Police Officers, whose ranks were hit particularly hard last year in the early weeks of the pandemic, objected to being criticized for not wearing masks during the street demonstrations that followed the killing of George Floyd by a Minneapolis cop 15 months ago when little was said against protesters who did the same thing. And the Mayor once again undermined his moral authority by saying the protesters were doing it in unique circumstances, as if that could justify reckless behavior. In that moment, he seemed more like a college student intoxicated with a cause than a man responsible for preserving public safety—including that part related to health.
But discontent over such treatment shouldn't cloud workers' judgment when it comes to protecting themselves. The city Health Department reported on the same day the Pfizer vaccine got full approval that more than 96 percent of virus cases since mid-January that required hospitalization, and 97 percent of deaths from the disease, involved people who hadn't been vaccinated. Those who ignore how much better the odds are of their not getting the disease or more easily weathering it should they become infected are gambling with their health, and maybe their lives.
In the process, they are also potentially jeopardizing the health of those around them. The hundreds of protesters who came to City Hall Aug. 25 to voice their displeasure with vaccine mandates seemed oblivious to this reality, and how unseemly it was for public workers, often in what are regarded as helping professions, to be taking this stand.

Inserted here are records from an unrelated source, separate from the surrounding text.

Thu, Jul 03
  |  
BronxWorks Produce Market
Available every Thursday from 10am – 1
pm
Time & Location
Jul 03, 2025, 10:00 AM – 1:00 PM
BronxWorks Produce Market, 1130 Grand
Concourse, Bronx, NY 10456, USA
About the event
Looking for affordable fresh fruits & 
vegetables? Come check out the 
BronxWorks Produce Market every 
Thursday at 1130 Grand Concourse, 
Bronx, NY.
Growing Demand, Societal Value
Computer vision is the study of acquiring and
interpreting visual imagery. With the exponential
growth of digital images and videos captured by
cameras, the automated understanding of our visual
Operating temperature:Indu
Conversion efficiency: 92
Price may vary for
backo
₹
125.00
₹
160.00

It's more than a bit odd to see a dissident faction of the United Federation of Teachers that has fought attempts to return to in-person classes railing against forcing school personnel to be vaccinated. The initial stance was supposed to be rooted in concern about members' safety; now the group is advocating a position in the name of personal freedom that would pose health risks to the same employees. It was also slamming UFT President Michael Mulgrew for selling out his members, when in fact he has been conspicuous among his peers for delivering the hard truths they need to hear.
Union leaders know that Supreme Court precedent is on the city's side, in the form of a 1905 Massachusetts case involving the smallpox vaccine in which it was found that a public-health emergency took precedence over the rights of an individual.

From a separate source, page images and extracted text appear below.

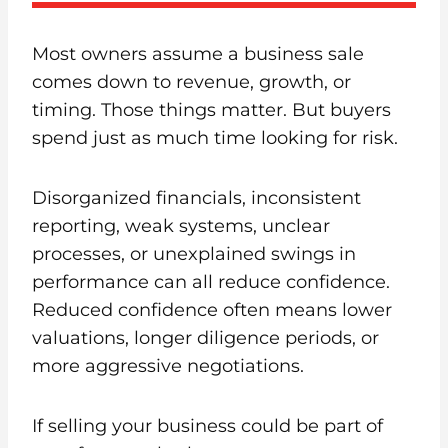
Most owners assume a business sale
comes down to revenue, growth, or
timing. Those things matter. But buyers
spend just as much time looking for risk.
Disorganized financials, inconsistent
reporting, weak systems, unclear
processes, or unexplained swings in
performance can all reduce confidence.
Reduced confidence often means lower
valuations, longer diligence periods, or
more aggressive negotiations.
If selling your business could be part of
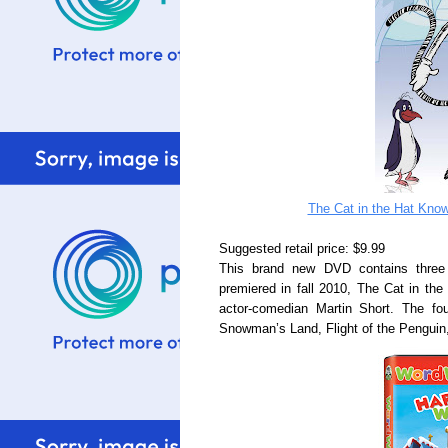
The Cat in the Hat Know
Suggested retail price: $9.99
This brand new DVD contains three
premiered in fall 2010, The Cat in the
actor-comedian Martin Short. The fou
Snowman’s Land, Flight of the Penguin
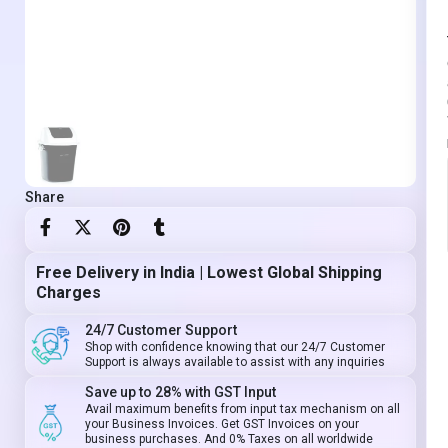
Share
Free Delivery in India | Lowest Global Shipping
Charges
24/7 Customer Support
Shop with confidence knowing that our 24/7 Customer
Support is always available to assist with any inquiries
Save up to 28% with GST Input
Avail maximum benefits from input tax mechanism on all
your Business Invoices. Get GST Invoices on your
business purchases. And 0% Taxes on all worldwide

Those union leaders who say it's not their place to counsel their members that they should be inoculated seem to have lost sight of the fact that they're in those jobs not just for happy events, but to speak frankly when the need arises, because they're in a position to know more about the issues and consequences than rank-and-file workers.
They should do everything possible to safeguard employee rights, including keeping members on the clock for the time when they are inoculated or tested. But to act as if they have no choice but to indulge the holdouts at a time when we can't be sure that a flare-up of the Delta variant won't have the same drastic effect here as it's brought to many other states does a disservice to not only their other members but the public that pays for their salaries, benefits and union dues.